===== Source information =====
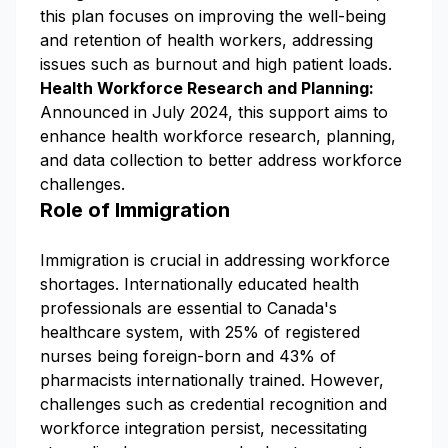
this plan focuses on improving the well-being
and retention of health workers, addressing
issues such as burnout and high patient loads.
Health Workforce Research and Planning:
Announced in July 2024, this support aims to
enhance health workforce research, planning,
and data collection to better address workforce
challenges.
Role of Immigration
Immigration is crucial in addressing workforce
shortages. Internationally educated health
professionals are essential to Canada's
healthcare system, with 25% of registered
nurses being foreign-born and 43% of
pharmacists internationally trained. However,
challenges such as credential recognition and
workforce integration persist, necessitating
=====
Activity:
Set down the material exactly, every line of it, except for the pictures.

Written answer:
this plan focuses on improving the well-being
and retention of health workers, addressing
issues such as burnout and high patient loads.
Health Workforce Research and Planning:
Announced in July 2024, this support aims to
enhance health workforce research, planning,
and data collection to better address workforce
challenges.
Role of Immigration
Immigration is crucial in addressing workforce
shortages. Internationally educated health
professionals are essential to Canada's
healthcare system, with 25% of registered
nurses being foreign-born and 43% of
pharmacists internationally trained. However,
challenges such as credential recognition and
workforce integration persist, necessitating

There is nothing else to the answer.